Investing in Tar Sands, or letting pipelines carry Dilbit through a community, is not in the public interest.
Date: 9/9/2013 11:33:10 AM ( 11 y ago)
Slow Death By Oil
Where the oil, natural gas, and coal ["fossil fuels"] are being extracted, refined, transported, or used, there is death. Mostly it is a slow death, and involves long slow processes such as global warming or increasing cancer rates and environmental degradations. The Tar Sands in Alberta [Canada] is the poster child for "death by oil".
Refining bitumen on site would require huge investments, perhaps $10's of Billions, and they could not get a good return on that money for many years. The quick profit comes by moving "price discounted" bitumen to other markets [it is about $30 per barrel cheaper than regular crude].
B.C. won't let the Gateway Pipeline carry Tar Sand's bitumen to the West Coast, and Pres. Obama might not allow the Keystone to take Dilbit [diluted bitumen] south to the USA, so now they are trying to move it to Eastern Canadian refineries.

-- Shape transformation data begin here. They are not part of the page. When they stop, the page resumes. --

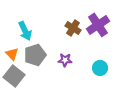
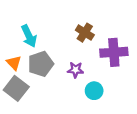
purple cross: (98, 25) -> (114, 52), moved, turned 30
cyan circle: (100, 68) -> (94, 91), moved

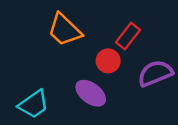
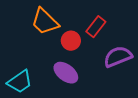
red circle: (108, 61) -> (71, 41), moved

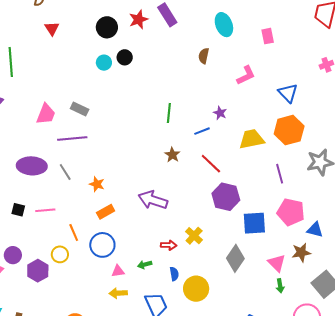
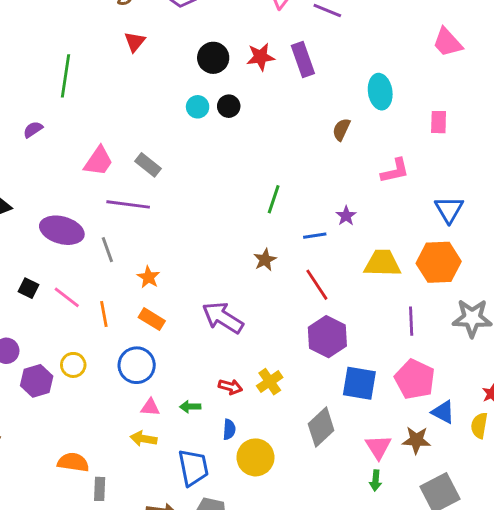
pink line: (45, 210) -> (67, 297), turned 30
orange rectangle: (106, 212) -> (152, 319), turned 48
orange line: (74, 233) -> (104, 314), moved

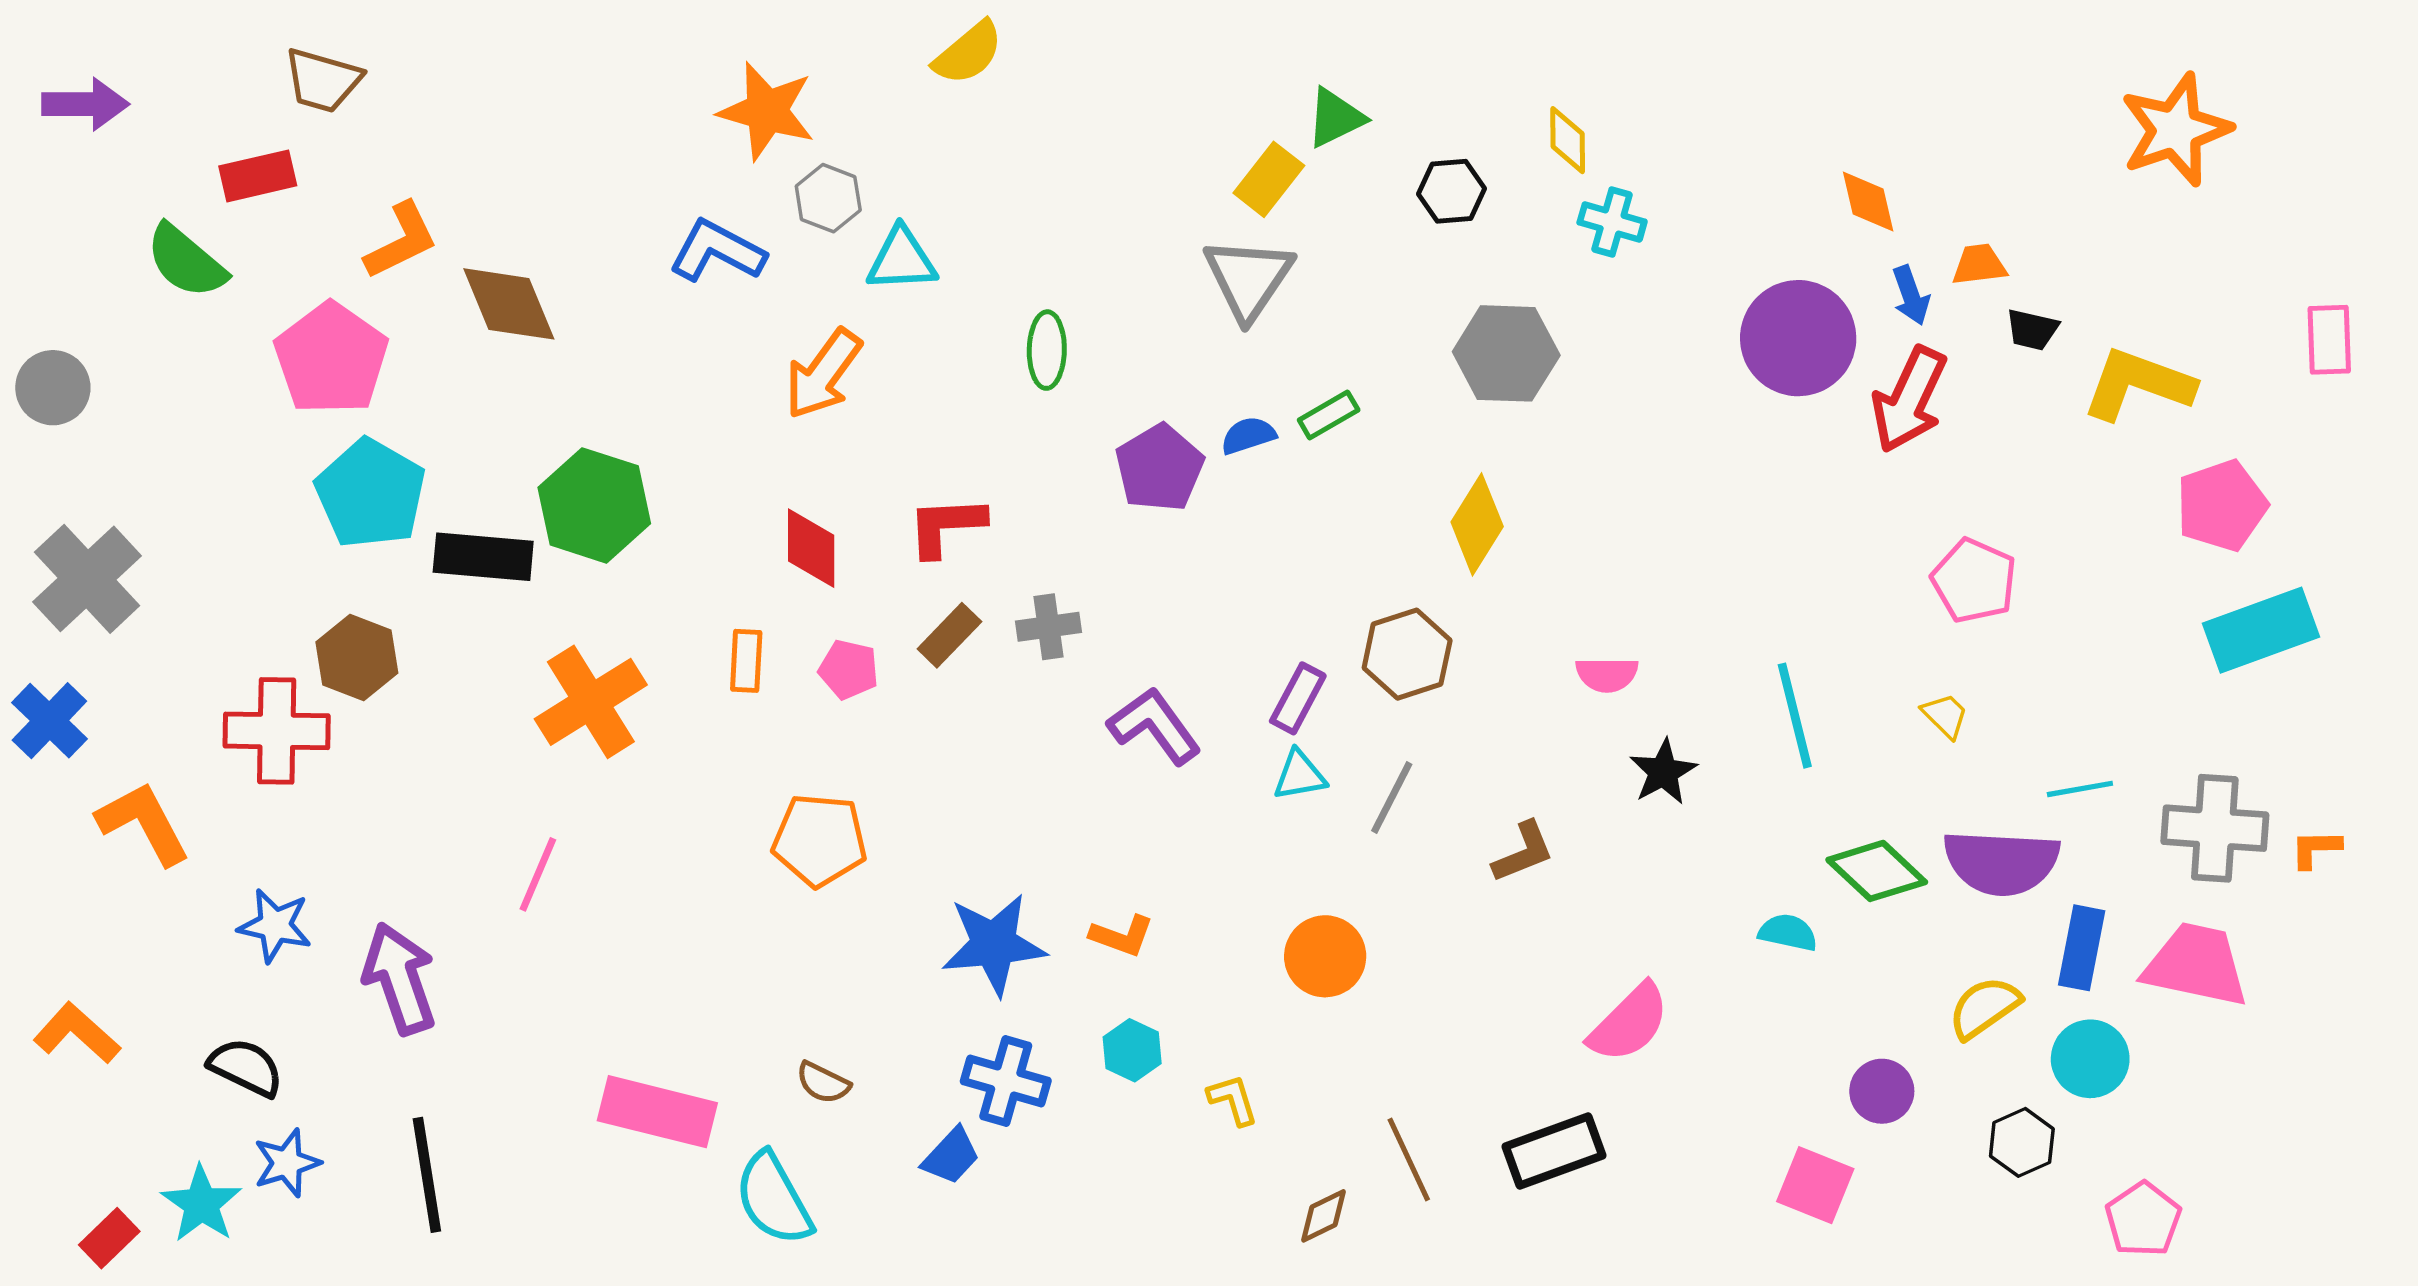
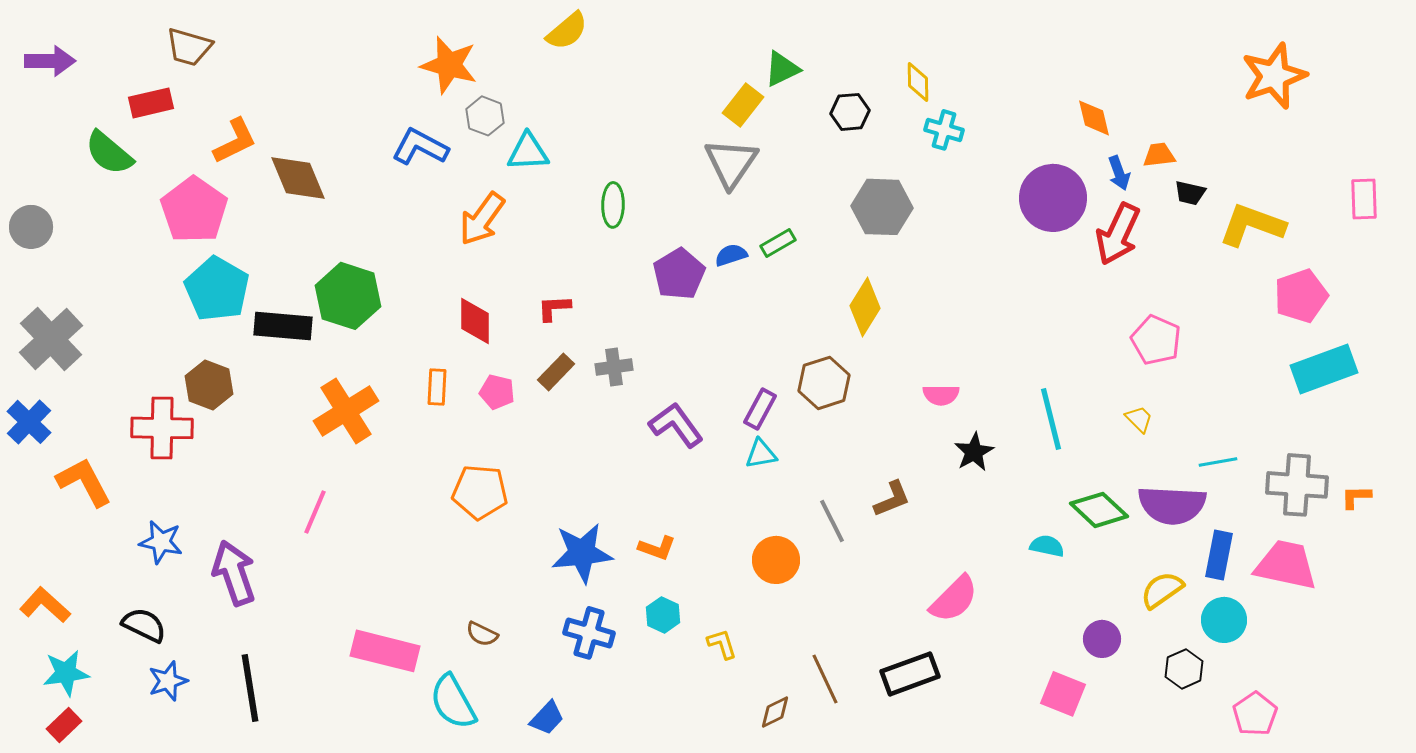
red L-shape: (946, 526) -> (554, 308), size x0.7
gray line: (1392, 797) -> (832, 521), moved, turned -54
blue trapezoid: (951, 1156) -> (547, 718), moved
cyan star: (201, 1204) -> (66, 673), moved, turned 30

Communities are constantly being asked to allow development of a pipeline or fracking or a railway carrying Tar Sands products. Besides the [false] guarantees of safety, there is a suggestion that communities should allow these fossil fuel developments "in the public interest" because "we all use energy, everyone burns gasoline in their cars, and we want to keep the lights on, we want to stay warm in our houses".
The oil people promise communities that everything will be okay - "we have safety built into the system". This was repeated yesterday by TransCanada Pipelines as they endeavour to move Tar Sand's bitumen to Eastern Canada as their final option to get someone to take it.
TransCanada people say they can shut the line down if something goes wrong, but that isn't really quite true - those shut off valves cannot just be slammed shut or the back pressures would blow the line open somewhere upstream, and there have been several incidents where the "monitors" were asleep at the wheel [like Kalamazoo, where Dilbit spilled for 17 hours before the valves were closed].
They are still cleaning up that Kalamazoo mess. And the Gulf Coast. And the Exxon-Valdez victims are still seeing oil on the beach. Where spills occur, life is never the same again - don't let it happen to you Edmunston!! Water is LIFE, oil is DEATH.
Public Interest?
If this were really a "public interest" situation then the public should share in more of the rewards and not just the risks, but instead we just keep ending up absorbing all the risks when things go wrong, and we are not getting nearly enough of the rewards.
The REWARDS are mostly going to the wealthy ones who just keep getting more wealthy!! If it were "in the public interest", then why is there a "wealthy 1%" class of citizens? And why are they getting richer while the rest of us are getting poorer?
The oil industry has done more to shift the wealth gap than any other industry. They spend between $2 and $15 to produce a barrel of oil, and sell it for $100.
It is propaganda!! We have heard it so often that we start to accept it - that is the basic way propaganda works - but it is NOT TRUE. There ARE other ways to keep the lights on and to heat our houses, and we do not all need gas driven cars.
A Nation's Money
If "the public interest" is being considered, then it should include where a nation's money is going because new investments determine the direction for the future.
I live in Canada, and huge investments of our nation's money is still going into expanding the Tar Sands and other oil and gas plays instead of finding other ways to provide our energy needs.... and yes, it CAN be done because some nations are doing it - Sweden is nearly "fossil fuel free" and Germany is over 50% of the way there and a dozen other nations are proving me right.
It isn't just one nation anymore though - we live in a global world now. China and the USA and other nations are investing in the Tar Sands. Global warming emissions from the Tar Sands is causing the ocean to swallow Island nations in the South Pacific, and communities on the east coast of the USA!!
Where the world's investment money goes must no longer be determined by individuals or corporations - the risk and the direction for the future affects THE AVERAGE PERSON and therefore there is a role for government.
Any responsible government would be saying "NO MORE FOSSIL FUEL INVESTMENTS" - we must now turn the corner and begin what will be a long and slow process of developing clean and responsible energy for the future. However, corporations have too much influence over government... but all it will take to end that is for the average person to realize that there really is no right of the wealthy and the corporations to invest in oil, gas, and coal anymore BECAUSE WE ARE ALL AFFECTED BY THOSE INVESTMENTS.